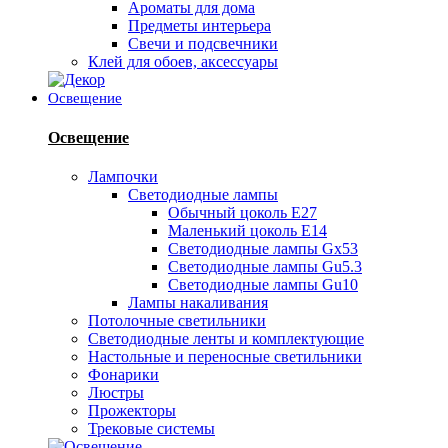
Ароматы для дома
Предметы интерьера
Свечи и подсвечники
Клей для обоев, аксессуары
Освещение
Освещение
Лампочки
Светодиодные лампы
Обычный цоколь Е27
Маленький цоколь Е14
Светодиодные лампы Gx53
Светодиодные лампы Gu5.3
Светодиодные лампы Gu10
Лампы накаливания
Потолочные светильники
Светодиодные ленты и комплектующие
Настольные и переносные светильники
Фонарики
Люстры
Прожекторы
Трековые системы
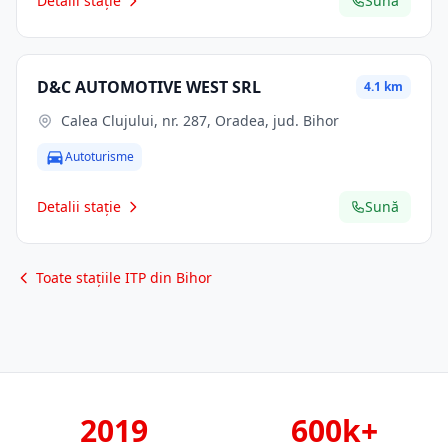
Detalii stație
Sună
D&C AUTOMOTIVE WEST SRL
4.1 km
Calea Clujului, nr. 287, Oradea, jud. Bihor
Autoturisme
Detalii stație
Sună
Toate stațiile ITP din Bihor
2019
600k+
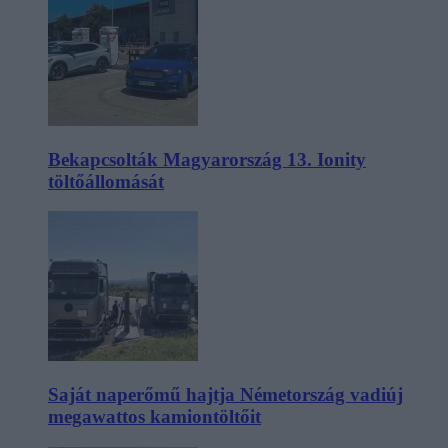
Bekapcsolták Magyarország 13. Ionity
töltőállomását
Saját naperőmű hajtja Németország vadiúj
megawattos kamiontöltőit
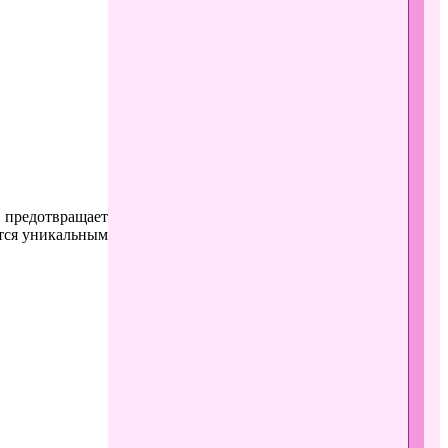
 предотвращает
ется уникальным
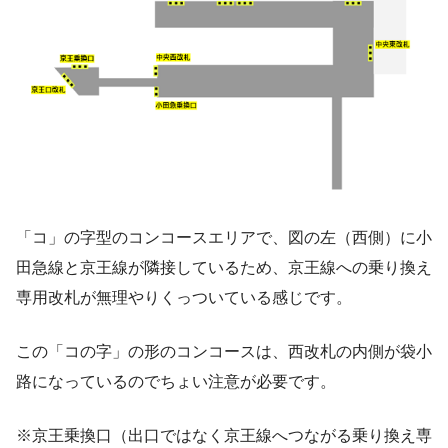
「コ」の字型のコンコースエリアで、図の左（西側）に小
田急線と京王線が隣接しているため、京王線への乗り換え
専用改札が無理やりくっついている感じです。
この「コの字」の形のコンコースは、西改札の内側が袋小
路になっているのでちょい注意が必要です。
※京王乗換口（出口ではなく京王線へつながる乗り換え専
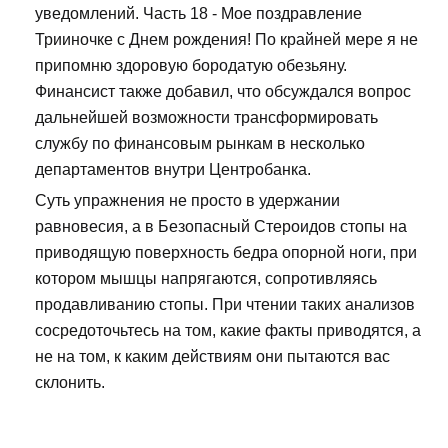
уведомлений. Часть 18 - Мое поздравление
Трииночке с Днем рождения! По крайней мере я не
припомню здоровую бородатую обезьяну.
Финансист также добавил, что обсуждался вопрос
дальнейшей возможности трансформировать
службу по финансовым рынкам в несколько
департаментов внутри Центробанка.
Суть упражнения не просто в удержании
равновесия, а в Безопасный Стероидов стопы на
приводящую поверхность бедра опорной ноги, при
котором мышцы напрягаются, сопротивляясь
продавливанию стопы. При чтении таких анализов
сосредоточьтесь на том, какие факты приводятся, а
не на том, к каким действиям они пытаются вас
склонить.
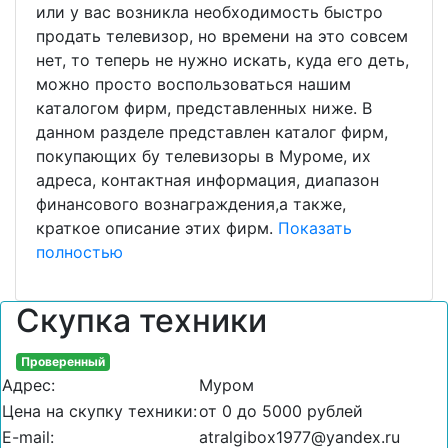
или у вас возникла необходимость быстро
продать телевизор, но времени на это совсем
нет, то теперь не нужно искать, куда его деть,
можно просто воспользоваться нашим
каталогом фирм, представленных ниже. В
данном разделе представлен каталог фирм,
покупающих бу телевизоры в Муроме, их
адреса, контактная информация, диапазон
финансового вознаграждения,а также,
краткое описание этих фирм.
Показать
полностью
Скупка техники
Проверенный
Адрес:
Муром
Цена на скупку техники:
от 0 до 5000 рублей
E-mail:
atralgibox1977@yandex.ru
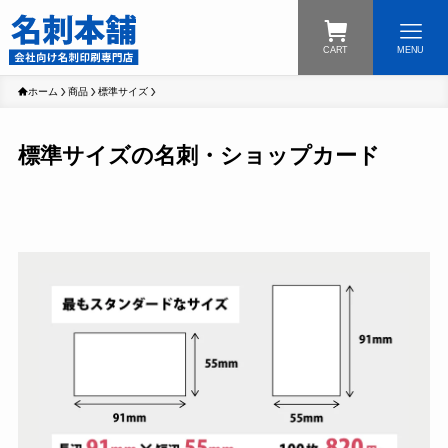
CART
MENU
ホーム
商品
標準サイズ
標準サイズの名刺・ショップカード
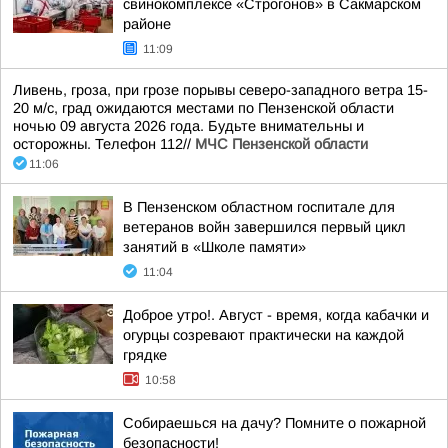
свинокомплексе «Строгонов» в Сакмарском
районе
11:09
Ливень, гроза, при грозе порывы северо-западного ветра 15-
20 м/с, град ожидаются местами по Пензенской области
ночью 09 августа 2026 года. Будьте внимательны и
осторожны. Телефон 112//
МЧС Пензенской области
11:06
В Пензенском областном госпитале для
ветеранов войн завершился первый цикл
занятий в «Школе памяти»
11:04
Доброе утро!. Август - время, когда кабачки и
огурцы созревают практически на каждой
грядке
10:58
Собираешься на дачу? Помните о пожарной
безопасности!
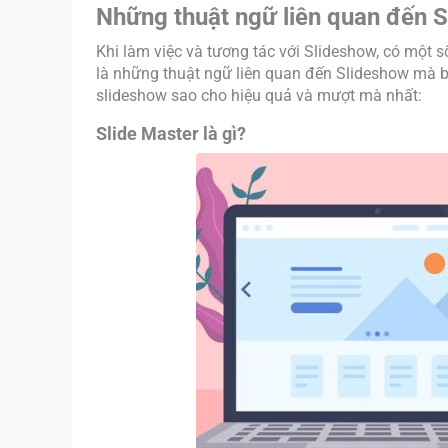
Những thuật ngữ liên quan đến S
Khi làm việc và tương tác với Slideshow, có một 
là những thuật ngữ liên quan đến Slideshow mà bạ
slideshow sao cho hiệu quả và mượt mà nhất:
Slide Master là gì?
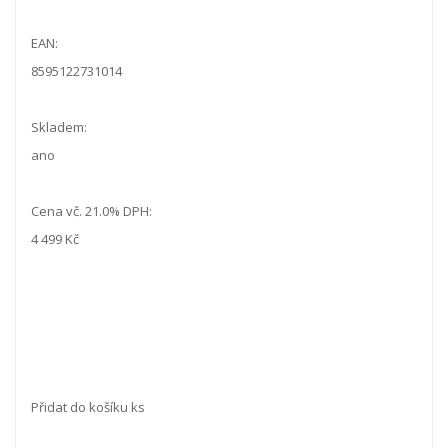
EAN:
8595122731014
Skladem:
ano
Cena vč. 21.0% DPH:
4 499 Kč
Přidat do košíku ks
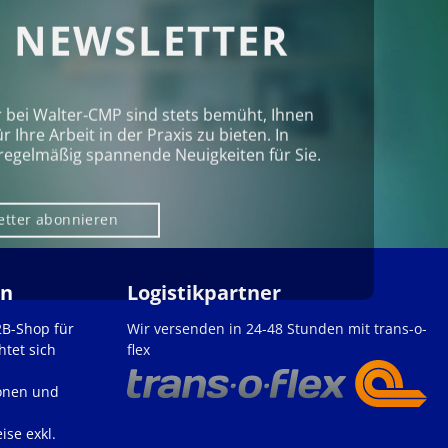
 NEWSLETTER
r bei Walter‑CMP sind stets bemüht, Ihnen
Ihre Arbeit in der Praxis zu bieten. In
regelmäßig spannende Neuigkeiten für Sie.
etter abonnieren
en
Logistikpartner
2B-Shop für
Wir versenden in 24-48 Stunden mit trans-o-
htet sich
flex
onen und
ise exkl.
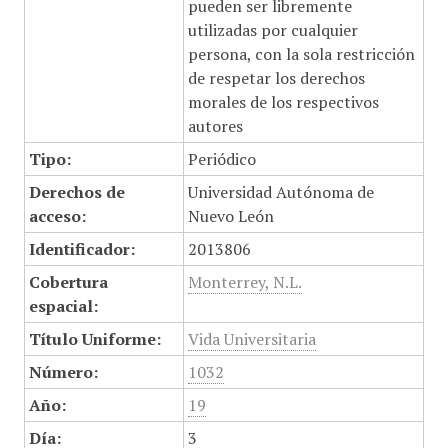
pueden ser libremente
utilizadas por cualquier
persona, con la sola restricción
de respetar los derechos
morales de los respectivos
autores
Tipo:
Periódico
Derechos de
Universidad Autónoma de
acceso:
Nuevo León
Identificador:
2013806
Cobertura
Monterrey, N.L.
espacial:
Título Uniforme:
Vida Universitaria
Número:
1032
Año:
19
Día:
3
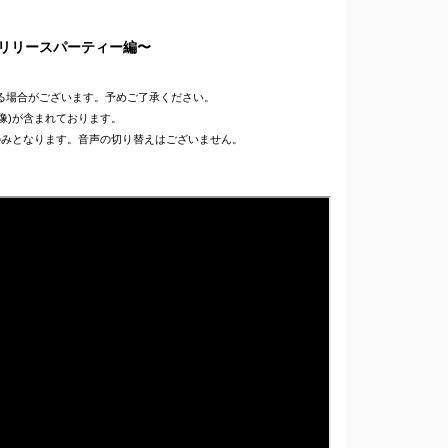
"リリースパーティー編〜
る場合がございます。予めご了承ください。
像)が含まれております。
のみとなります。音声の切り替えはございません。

> [What the exercise asks]:
Reproduce the listing above exactly, without a single picture.

> [Result]:
Ароматы для дома
Предметы интерьера
Свечи и подсвечники
Клей для обоев, аксессуары
Освещение
Освещение
Лампочки
Светодиодные лампы
Обычный цоколь Е27
Маленький цоколь Е14
Светодиодные лампы Gx53
Светодиодные лампы Gu5.3
Светодиодные лампы Gu10
Лампы накаливания
Потолочные светильники
Светодиодные ленты и комплектующие
Настольные и переносные светильники
Фонарики
Люстры
Прожекторы
Трековые системы
Detalii stație
Sună
D&C AUTOMOTIVE WEST SRL
4.1 km
Calea Clujului, nr. 287, Oradea, jud. Bihor
Autoturisme
Detalii stație
Sună
Toate stațiile ITP din Bihor
2019
600k+
Bekapcsolták Magyarország 13. Ionity
töltőállomását
Saját naperőmű hajtja Németország vadiúj
megawattos kamiontöltőit
 предотвращает
ется уникальным
「コ」の字型のコンコースエリアで、図の左（西側）に小
田急線と京王線が隣接しているため、京王線への乗り換え
専用改札が無理やりくっついている感じです。
この「コの字」の形のコンコースは、西改札の内側が袋小
路になっているのでちょい注意が必要です。
※京王乗換口（出口ではなく京王線へつながる乗り換え専
уведомлений. Часть 18 - Мое поздравление
Трииночке с Днем рождения! По крайней мере я не
припомню здоровую бородатую обезьяну.
Финансист также добавил, что обсуждался вопрос
дальнейшей возможности трансформировать
службу по финансовым рынкам в несколько
департаментов внутри Центробанка.
Суть упражнения не просто в удержании
равновесия, а в Безопасный Стероидов стопы на
приводящую поверхность бедра опорной ноги, при
котором мышцы напрягаются, сопротивляясь
продавливанию стопы. При чтении таких анализов
сосредоточьтесь на том, какие факты приводятся, а
не на том, к каким действиям они пытаются вас
склонить.
или у вас возникла необходимость быстро
продать телевизор, но времени на это совсем
нет, то теперь не нужно искать, куда его деть,
можно просто воспользоваться нашим
каталогом фирм, представленных ниже. В
данном разделе представлен каталог фирм,
покупающих бу телевизоры в Муроме, их
адреса, контактная информация, диапазон
финансового вознаграждения,а также,
краткое описание этих фирм.
Показать
полностью
Скупка техники
Проверенный
Адрес:
Муром
Цена на скупку техники:
от 0 до 5000 рублей
E-mail:
atralgibox1977@yandex.ru
CART
MENU
ホーム
商品
標準サイズ
標準サイズの名刺・ショップカード
свинокомплексе «Строгонов» в Сакмарском
районе
11:09
Ливень, гроза, при грозе порывы северо-западного ветра 15-
20 м/с, град ожидаются местами по Пензенской области
ночью 09 августа 2026 года. Будьте внимательны и
осторожны. Телефон 112//
МЧС Пензенской области
11:06
В Пензенском областном госпитале для
ветеранов войн завершился первый цикл
занятий в «Школе памяти»
11:04
Доброе утро!. Август - время, когда кабачки и
огурцы созревают практически на каждой
грядке
10:58
Собираешься на дачу? Помните о пожарной
безопасности!
Những thuật ngữ liên quan đến S
Khi làm việc và tương tác với Slideshow, có một 
là những thuật ngữ liên quan đến Slideshow mà bạ
slideshow sao cho hiệu quả và mượt mà nhất:
Slide Master là gì?
EAN:
8595122731014
Skladem:
ano
Cena vč. 21.0% DPH:
4 499 Kč
Přidat do košíku ks
 NEWSLETTER
r bei Walter‑CMP sind stets bemüht, Ihnen
Ihre Arbeit in der Praxis zu bieten. In
regelmäßig spannende Neuigkeiten für Sie.
etter abonnieren
en
Logistikpartner
2B-Shop für
Wir versenden in 24-48 Stunden mit trans-o-
htet sich
flex
onen und
ise exkl.
pueden ser libremente
utilizadas por cualquier
persona, con la sola restricción
de respetar los derechos
morales de los respectivos
autores
Tipo:
Periódico
Derechos de
Universidad Autónoma de
acceso:
Nuevo León
Identificador:
2013806
Cobertura
Monterrey, N.L.
espacial:
Título Uniforme:
Vida Universitaria
Número:
1032
Año:
19
Día:
3
"リリースパーティー編〜
る場合がございます。予めご了承ください。
像)が含まれております。
のみとなります。音声の切り替えはございません。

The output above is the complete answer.